Ulrike Blix had always sought contact with Schmücke and presented himself to him as a good business woman. Schmücke confronts her with the results of his investigation and that he considers her to be the person who commissioned the two attacks. After her business partner is found dead after a car accident and the murder weapon is in his car, the commissioners examine the Blix SUV for traces, as they suspect that she had rammed the car to get rid of her confidante and to distract her.
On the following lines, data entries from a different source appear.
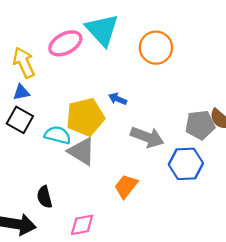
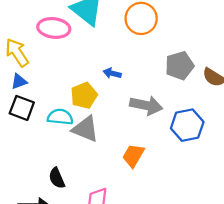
pink ellipse: (65, 43) -> (54, 28), turned 44
yellow pentagon: (85, 117) -> (84, 95), size x0.7
gray pentagon: (200, 125) -> (180, 66), moved

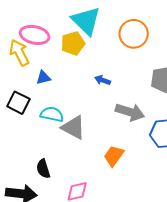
pink ellipse: (54, 28) -> (35, 35), moved
blue triangle: (19, 81) -> (43, 78), moved
yellow pentagon: (84, 95) -> (73, 43), moved

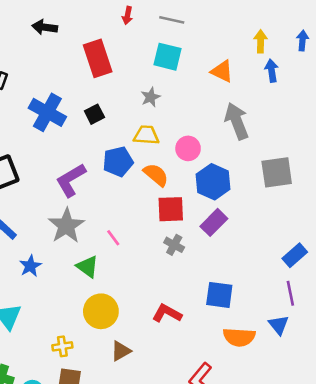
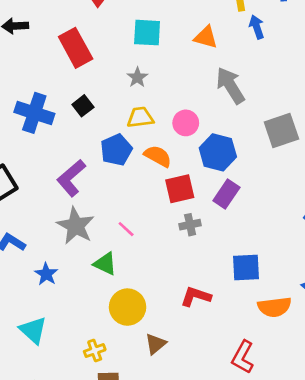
gray cross: (174, 245) -> (190, 225), turned -30

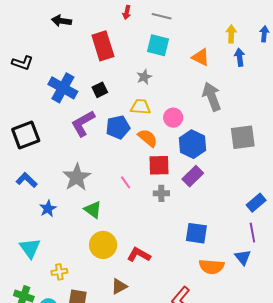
purple L-shape: (71, 178) -> (83, 123), moved
pink line: (126, 229) -> (126, 182), moved
red L-shape: (196, 296) -> (139, 255), moved
brown triangle: (156, 344) -> (119, 286), moved
yellow cross: (95, 351) -> (59, 272), moved

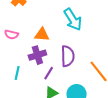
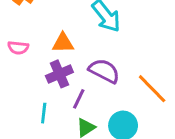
purple semicircle: (68, 56) -> (104, 71), turned -55
cyan line: (17, 73) -> (44, 113), moved

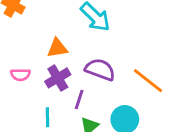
pink semicircle: (18, 48) -> (20, 75), moved

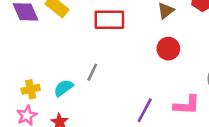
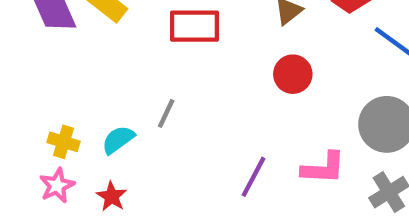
yellow cross: (31, 89) -> (64, 142), turned 30

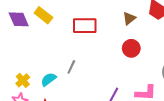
yellow cross: (64, 142) -> (23, 80), turned 32

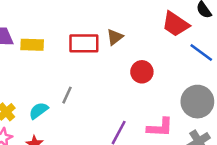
yellow rectangle: (43, 15) -> (32, 45), moved, turned -36
brown triangle: (129, 18) -> (115, 37), moved

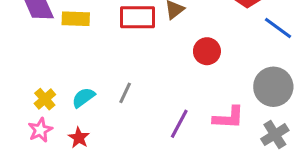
gray line: (67, 95) -> (125, 93), moved

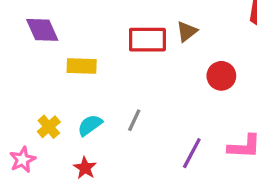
yellow rectangle: (76, 19) -> (82, 66), moved
pink star: (40, 130) -> (23, 160), moved

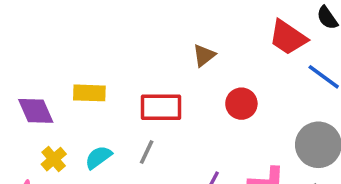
purple diamond: (42, 30) -> (36, 111), moved
red rectangle: (147, 40) -> (161, 107), moved

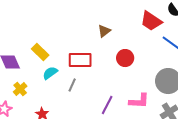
yellow rectangle: (89, 93) -> (40, 52), turned 42
cyan semicircle: (98, 157) -> (50, 73), moved

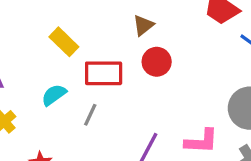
yellow rectangle: (40, 52) -> (64, 42), moved
red circle: (125, 58) -> (157, 62), moved

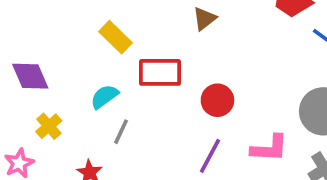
red circle: (157, 62) -> (217, 100), moved
gray line: (90, 115) -> (121, 132), moved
After Schmücke visits her alone on her country estate by the lake and massively accuses her, she loses her nerve and knocks him down with a spade. While she is sinking her old schoolmate in the lake, Schneider arrives and shoots Ulrike Blix.

background

Discokiller was produced by "Tellux-Film GmbH Dresden" on behalf of MDR and shot in Halle and Potsdam. On October 4, 1998, the German first broadcast took place in the first at prime time .

criticism

Rainer Tittelbach from tittelbach.tv thinks that Marco Serafini staged the police call in a very “unspectacular to honest way. At first, there is little to feel of the local color, which MDR TV film director Karl-Heinz Staamann seems to attach so much importance to [...] The first hour it is a thriller based on the classic Whodunit model. There are lots of wrong leads, and the authors do not always succeed in drawing the characters with a coherent psychology. The description of the environment is more convincing. [...] There are also shown those who have made it or who are on the best way 'to the top', and those who are still at the beginning, the little fish. What they all have in common: Success justifies their means. "

The critics of the television magazine TV Spielfilm gave the best possible rating (thumbs up) and found: "Thriller suspense with dry Ostwitz".

Web links

Individual evidence

  1. Filming locations from the Internet Movie Database , accessed on February 22, 2016.
  2. ^ Rainer Tittelbach: Jaecki Schwarz & Wolfgang Winkler. The Halle duo investigates film criticism in the drug milieu at tittelbach.tv, accessed on February 22, 2016.